WORK TASK. Check each line of the records below for the word "Apple" and copy those where it appears.

Saved data entries.
Content starts
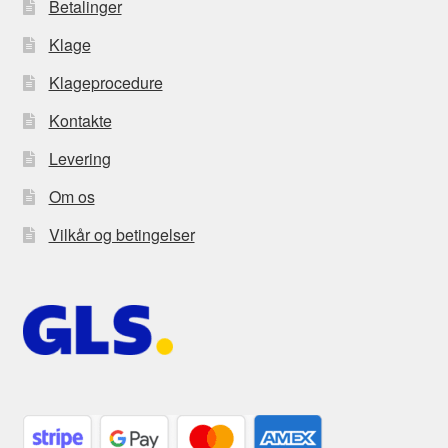
Betalinger
Klage
Klageprocedure
Kontakte
Levering
Om os
Vilkår og betingelser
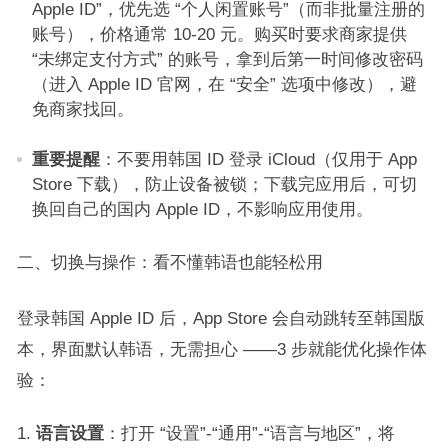
Apple ID”，优先选 “个人闲置账号”（而非批量注册的
账号），价格通常 10-20 元。购买时要求商家提供
“未绑定支付方式” 的账号，拿到后第一时间修改密码
（进入 Apple ID 官网，在 “安全” 选项中修改），避
免商家找回。​
重要提醒
：不要用韩国 ID 登录 iCloud（仅用于 App
Store 下载），防止设备被锁；下载完应用后，可切
换回自己的国内 Apple ID，不影响应用使用。​
二、切换与操作：看不懂韩语也能轻松用​
登录韩国 Apple ID 后，App Store 会自动跳转至韩国版
本，界面默认韩语，无需担心 ——3 步就能优化操作体
验：​
语言设置
：打开 “设置”-“通用”-“语言与地区”，将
Content ends
ANSWER TO THIS PROBLEM.
Apple ID”，优先选 “个人闲置账号”（而非批量注册的
（进入 Apple ID 官网，在 “安全” 选项中修改），避
换回自己的国内 Apple ID，不影响应用使用。​
登录韩国 Apple ID 后，App Store 会自动跳转至韩国版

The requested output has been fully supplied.